Professeure de français, Véronique a la passion de son métier. Enseignante dans le secondaire depuis des années, elle ne pensait jamais subir ce qu’elle a subi un jour de 2013 dans "son" école. Ce jour-là, en pleine journée de cours, elle a vu débouler trois jeunes gens encagoulés avec une batte de base-ball. Ils se sont précipités vers elle : "ils ont voulu me faire comprendre que je n’aurais jamais dû agir comme cela", explique-t-elle encore très émue 6 ans plus tard.

Cagoule, batte de base-ball, menaces téléphoniques

Quelques mois auparavant, la professeure avait été témoin d’un petit trafic de drogue à l’école. Un trafic dans lequel était impliquée une élève de sa classe. Elle a porté les faits à la connaissance de ses supérieurs et cela s’est su :"il y a eu une forme de contrat sur ma tête. S’en est suivie une année de harcèlement : voiture griffée, appels téléphoniques, menaces contre moi et mon compagnon." Depuis, Véronique vit l’enfer. Les jeunes ont été interpellés. La professeure a demandé sa mutation mais il a fallu attendre 2018 pour qu’elle l’obtienne : "j’ai même continué à donner cours à cette jeune fille qui n’a pas été renvoyée tout de suite. J’étais accompagnée de personnes qui s’occupent de l’aide aux victimes."
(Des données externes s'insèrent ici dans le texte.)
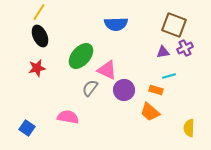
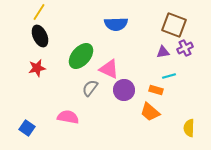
pink triangle: moved 2 px right, 1 px up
Depuis cette agression, la professeure se bat pour être reconnue comme victime. "Il a fallu de nombreuses expertises et entretiens pour que, finalement, on admette qu’il y a des séquelles psychologiques permanentes", précise-t-elle.
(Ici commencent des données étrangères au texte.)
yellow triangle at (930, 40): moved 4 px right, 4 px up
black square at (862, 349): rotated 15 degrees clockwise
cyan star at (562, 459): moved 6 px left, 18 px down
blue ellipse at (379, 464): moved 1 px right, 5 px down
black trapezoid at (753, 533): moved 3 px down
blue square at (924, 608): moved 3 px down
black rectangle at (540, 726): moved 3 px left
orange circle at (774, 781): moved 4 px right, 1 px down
Reconnue comme victime en juin 2019

Véronique a tenu bon pour faire valoir ses droits. "J’ai été épaulée par mon avocat pour aller jusqu’au bout, parce que c’est moi la victime. Je reste traumatisée. Je n’ose plus aller en ville le soir seule, j'ai peur au moindre bruit. Il me faut une puissante lampe de poche dès qu’il fait un peu noir." En juin dernier, l’enseignante obtient enfin un jugement qui lui reconnaît une incapacité permanente partielle et qui lui octroie le paiement d’indemnités. En septembre, le jugement lui est signifié, ce qui le rend "exécutoire" immédiatement :"j’étais enfin soulagée."

Près de 7 ans après son agression, Véronique croyait pouvoir tourner la page, ranger son dossier mais voilà, depuis lors, plus rien. Aucune indemnité, aucun interlocuteur. Elle se sent une nouvelle fois abandonnée. Avec son avocat, elle tente maintenant de récupérer ce qui lui revient : "et je dois encore débourser des sous pour payer un huissier", ajoute-t-elle en dénonçant cette injustice profonde.

"Il doit s’agir d’un simple retard de paiement", nous dit-on, pour l’instant et très prudemment à l’administration générale de l’enseignement de la FWB.